I'm not recommending this stuff. Just relating what I did, experimented with. For all I know, all the benefits were due to placebo effect. And being very motivated to fix my sleep.
I had first read up on each supplement. I figured none were harmful (to me). So the worst that'd happen is I'd waste some money.
2)
I'm skeptical of naturopathy and against homeopathy. In the future, I believe we'll call the good (useful) bits "nutrition", which will just be rolled up into wellness and eating right.

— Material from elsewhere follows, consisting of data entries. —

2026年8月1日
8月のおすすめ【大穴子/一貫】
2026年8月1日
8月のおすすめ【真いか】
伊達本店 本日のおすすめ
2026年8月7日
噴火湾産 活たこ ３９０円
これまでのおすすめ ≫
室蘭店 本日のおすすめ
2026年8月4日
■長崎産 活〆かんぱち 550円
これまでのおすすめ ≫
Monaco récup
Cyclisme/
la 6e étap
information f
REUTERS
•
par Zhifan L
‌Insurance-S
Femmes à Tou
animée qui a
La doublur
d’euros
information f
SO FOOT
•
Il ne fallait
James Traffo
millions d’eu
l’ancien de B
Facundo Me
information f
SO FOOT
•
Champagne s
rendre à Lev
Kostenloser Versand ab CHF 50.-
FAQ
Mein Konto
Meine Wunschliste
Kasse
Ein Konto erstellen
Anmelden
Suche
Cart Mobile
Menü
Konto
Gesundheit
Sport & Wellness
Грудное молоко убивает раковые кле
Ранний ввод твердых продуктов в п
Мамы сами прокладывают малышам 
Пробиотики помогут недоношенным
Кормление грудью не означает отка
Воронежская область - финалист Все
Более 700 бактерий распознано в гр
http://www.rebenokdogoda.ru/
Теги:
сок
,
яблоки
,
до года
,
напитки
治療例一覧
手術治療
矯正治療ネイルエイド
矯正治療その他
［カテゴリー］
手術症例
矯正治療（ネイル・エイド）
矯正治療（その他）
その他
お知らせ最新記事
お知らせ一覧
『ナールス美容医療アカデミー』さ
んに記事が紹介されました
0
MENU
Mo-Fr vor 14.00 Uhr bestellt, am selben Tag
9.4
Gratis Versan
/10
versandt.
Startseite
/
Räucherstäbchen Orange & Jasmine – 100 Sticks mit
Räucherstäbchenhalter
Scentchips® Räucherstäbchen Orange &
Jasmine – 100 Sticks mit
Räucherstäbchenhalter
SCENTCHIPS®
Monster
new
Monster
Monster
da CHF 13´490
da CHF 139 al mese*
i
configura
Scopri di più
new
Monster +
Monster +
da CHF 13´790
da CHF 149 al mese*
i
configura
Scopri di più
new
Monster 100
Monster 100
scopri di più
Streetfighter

Probably the biggest benefit of having a naturopath (that I liked) was life coach stuff, being accountable to someone. In that way, I got lucky with the 3rd practitioner. The first two I consulted were total quacks.
3)
I did test my daily cortisol level cycle. Spit tests. At the time, the support for the accuracy of these tests was pretty thin. Even so, my tests before, during, after adopting my sleep hygiene regiment seemed to indicate that my cycle became "normal".
These tests seemed to correlation with my lived experience. Which means almost nothing. Self reporting is notoriously unreliable, which I've experienced many, many times.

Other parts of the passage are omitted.